Anatomie, ein Wort, das „auseinander schneiden“ bedeutet, hat als naturwissenschaftliches Fach die heutige Medizin wie kein anderes Fach geprägt und beeinflusst. In den Anatomievorlesungen wird Medizin nicht selten als angewandte Anatomie beschrieben, um dieser leider aussterbenden Domäne doch noch ein wenig Hoffnung zu verleihen, bevor sie gänzlich von den klinischen Fächern verschluckt und inkorporiert wird. Die Frage, die ich mir als Anatom heutzutage stelle, ist: „Wie konnte es so weit kommen? Wie konnte die Anatomie derart an Wichtigkeit verlieren, dass an vielen internationalen Universitäten und medizinischen Lehreinrichtungen es gar kein Institut für Anatomie mehr gibt?“ Die Antwort darauf ist entweder eine Verleugnung der realen Tatsachen, dass dem nicht so sei, oder, dass die Anatomie sich in der Vergangenheit zu wichtig genommen hat und sich langsam, aber stetig von der klinischen Medizin entfernt hat. Wenn man als Anatom ehrlich und reflektiert genug ist, wird man zustimmen, dass 50 % (oder sogar mehr) des anatomischen Curriculums nicht in der Klinik gebraucht werden. (Hierbei sollte angemerkt werden, dass der Verfasser dieses Editorials die unfallchirurgische Schule durchlaufen hat und beide Seiten kennt.) Ob es daran liegt, dass erfolgreiche Absolventen eines Medizinstudiums lieber in die Klinik gehen mit guten Gehältern und langfristigen Arbeitsverträgen, als in kalten Präparationssälen Fragen von unvorbereiteten Studenten zu beantworten, kann ebenfalls dazu geführt haben, dass die Kluft zwischen anatomischer Ausbildung und Klinik immer weiter gewachsen ist. Es können meiner persönlichen Meinung nach viele Gründe angeführt werden und Schuldige an den Pranger gestellt werden, aber eine Lösung wird dadurch auch nicht eher gefunden werden. Von wesentlich größerer Bedeutung hingegen ist, was getan werden muss, damit Anatomie erneut ein klinischer Wegweiser werden kann, der Klinikern die Kompetenz an die Hand gibt, um sicherer und effektiver den Patientenvertrag erfüllen zu können.

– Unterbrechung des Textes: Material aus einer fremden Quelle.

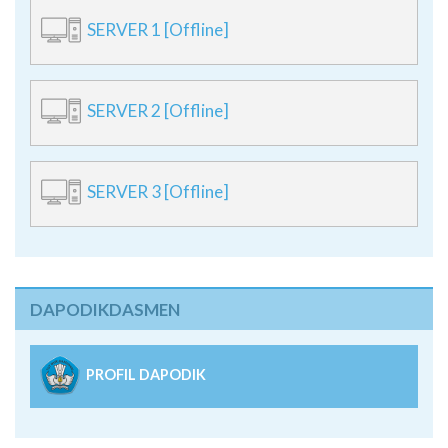
SERVER 1 [Offline]
SERVER 2 [Offline]
SERVER 3 [Offline]
DAPODIKDASMEN
PROFIL DAPODIK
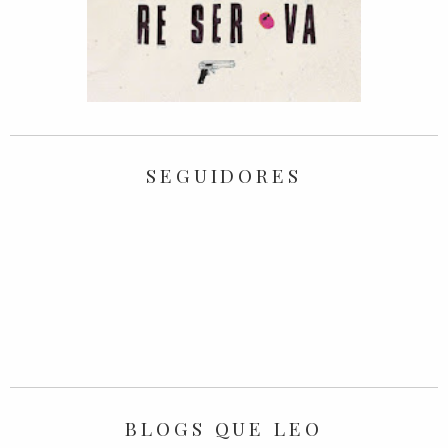
SEGUIDORES
BLOGS QUE LEO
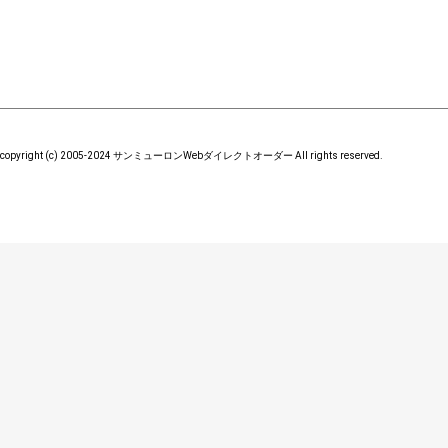
copyright (c) 2005-2024 サンミューロンWebダイレクトオーダー All rights reserved.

Der an Bedeutung gewinnende Bereich der ästhetischen Medizin, der multidisziplinär sowohl in den chirurgischen und nichtchirurgischen Fächern angesiedelt ist, gilt oftmals als der Wilde Westen der Medizin, und nicht selten wird der Begriff „Ästhetik“ als Unwort verwendet. Der wichtigste Grund hierfür ist meiner persönlichen Meinung nach die eminenzbasierte Herangehensweise an Therapieplanung und Durchführung anstatt einer evidenzbasierten, wie es in allen anderen Fachgebieten der Medizin der Fall ist. Nicht selten wird als Leitlinie die persönliche Meinung einer Prominenz aus den „social medias“ verwendet, willentlich oder unwillentlich vergessend, dass auf der anderen Seite des Skalpells oder der Injektionsnadel sich ein Patient befindet. Dass Leitlinien größtenteils fehlen und dass es kaum Grundlagenforschung in diesem Bereich gibt, sollte nicht an den Behandlern ausgelassen werden. Denn es ist nicht deren primäre Aufgabe, dieses Wissen zu generieren, sondern es anzuwenden.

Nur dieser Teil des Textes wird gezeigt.